The previous record for midterm election spending, set four years ago, was $3.8 billion. Adjusted for inflation, that would be $4.1 billion.
Democrats can afford to spend a lot of money in close districts for the next 7 days, Republicans can’t. Democrats are motivated to vote, and they’re motivated to donate, the latter level of enthusiasm the GOP has yet to match this cycle, and at this point, the money race is over. Money doesn’t always buy elections, but it sure helps, especially in close races where turnout matters and a ground game on Election Day can be the difference in tight contests. Democrats are in better shape.
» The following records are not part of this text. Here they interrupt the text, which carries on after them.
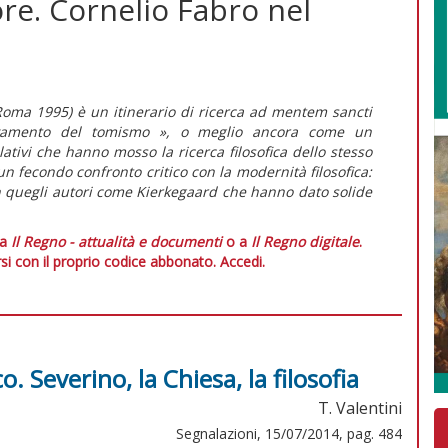
e. Cornelio Fabro nel
Roma 1995) è un itinerario di ricerca ad mentem sancti
ovamento del tomismo », o meglio ancora come un
tivi che hanno mosso la ricerca filosofica dello stesso
 fecondo confronto critico con la modernità filosofica:
n quegli autori come Kierkegaard che hanno dato solide
 a
Il Regno - attualità e documenti
o a
Il Regno digitale
.
si con il proprio codice abbonato.
Accedi.
o. Severino, la Chiesa, la filosofia
T. Valentini
Segnalazioni, 15/07/2014, pag. 484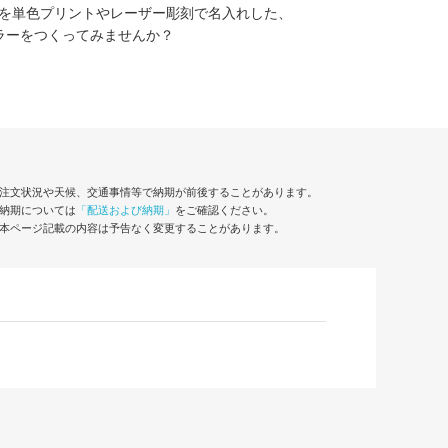
を単色プリントやレーザー彫刻で名入れした、
ラーをつくってみませんか？
注文状況や天候、交通事情等で納期が前後することがあります。
納期については
「配送および納期」
をご確認ください。
本ページ記載の内容は予告なく変更することがあります。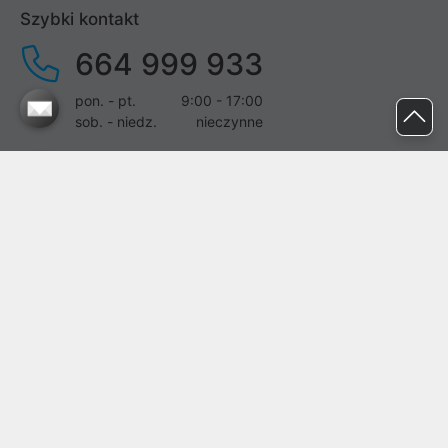
Szybki kontakt
664 999 933
pon. - pt.
9:00 - 17:00
sob. - niedz.
nieczynne
pomoc@proline.pl
Dołącz do nas
Zgłoś błąd na stronie
Proline SA z siedzibą w Mirkowie (55-095), przy ul. Brzozowej 5,
wpisana do rejestru przedsiębiorców Krajowego Rejestru Sądowego
przez Sąd Rejonowy dla Wrocławia-Fabrycznej we Wrocławiu, VI
Wydział Gospodarczy Krajowego Rejestru Sądowego pod nr KRS:
0000282071, NIP: 8951898022, REGON: 020482041, BDO:
000437899. Kapitał zakładowy Spółki wynosi 500000,00 zł i został
on opłacony w całości.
That’s not to say Republicans are strapped for cash, but they aren’t rolling in it like many Democratic candidates are.
Politico reports that aside from the money advantage, which Democrats have held for the entire year, the general unease of voters may be swinging their direction in closing days:
Meanwhile, a pair of crises just a week out from Election Day — the massacre of 11 people in a Pittsburgh synagogue and the arrest of a suspect for mailing pipe bombs to a number of prominent Democratic politicians and others — have further unsettled the electorate just before the midterm vote.
“Everything suggests that we are a country that’s on edge, and I think that’s going to translate into participation,” said Jefrey Pollock, a Democratic pollster. “But the reality is that many voters in this country hold Donald Trump responsible for the divisive rhetoric these days.”
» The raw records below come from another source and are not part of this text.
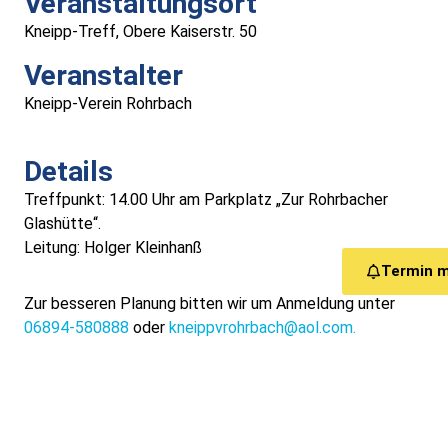
Veranstaltungsort
Medizinische Versorgung
Kneipp-Treff, Obere Kaiserstr. 50
Veranstalter
Vereine
Kneipp-Verein Rohrbach
Downloads
Details
Links
Treffpunkt: 14.00 Uhr am Parkplatz „Zur Rohrbacher
Glashütte“.
Kontakt
Leitung: Holger Kleinhanß
Termin 
Gästebuch
Zur besseren Planung bitten wir um Anmeldung unter
06894-580888
oder
kneippvrohrbach@aol.com.
Impressum
Datenschutz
Some Republicans also acknowledged that their party’s “problems right now are with suburban women, and these developments in the last week affect them more than other demographic groups,” said Jason Roe, a Republican consultant. “It’s important for us to get them focused back on the key issues, the economy and immigration.”
Will voters blame the President for the current level of anger in the country concerning hot-button political issues? Democrats are hoping the answer is “yes”. On the other hand, we saw this story play out in 2016, where Democrats and several media outlets made similar accusations of Donald Trump sowing discourse and spewing heated rhetoric, only to go on and watch him win the Presidency.
Kavanaugh ignited Republicans, and Trump has tried to keep the fire burning, but can it last until next Tuesday? We’ll see.